Parmaklarını uzatıp üzerimdeki montun fermuarını adeta ağzıma kadar çekerken, heyecandan kelimeleri toparlamak zor oldu. "Benimle bir şeyler mi yapmak istiyorsun?"

"Bir mağazadan alınacak kıyafetlerim var." Soğuk parmakları çeneme yerleşti ve adeta buz tutmuş olan çenemi okşadı. Kaşları hafifçe çatılmıştı, ona ne olduğunu sormak isterken Hazer başını omzuma doğru eğdi ve sert bir nefes alırken mırıldandı. "Üzerinde neden başka bir koku var?"

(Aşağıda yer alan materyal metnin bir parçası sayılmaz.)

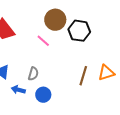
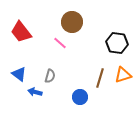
black hexagon: (79, 31) -> (117, 43), moved
blue circle: (43, 95) -> (80, 97), moved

İrkildim, üzerimden kokuyu almak için bana bu kadar yaklaştığını anlayarak gözlerimi ayaklarıma çevirdim. "Gazel sabah evden ayrılırken parfüm sıkmıştı da..."

"Gazel, bu parfümün kokusuna ihtiyacın olmayacağını bilecek kadar koklamamış sanırım seni..."

"Sen..."

"Ben kokladım, içime içime."

Ellerimle paltosunun uçlarını daha sıkı kavradım ve söyleyecek bir şey bulamayarak yalnızca gülümsedim. Ben de seni kokluyorum, gibi bir pervasızlık yapabilirdim. Hazer'in bir süre yanağıma baktığını gördüm, çok derin gülümsediğim zaman gamzem belli oluyordu; onu görüp görmediğini merak ettim. Birkaç saniye sonra derin bir nefes daha alarak uzaklaştı ve elini nazikçe belime koyarak yürümem için teşvik etti. "Bir saniye Hazer, Leo'ya durumu açıklayayım."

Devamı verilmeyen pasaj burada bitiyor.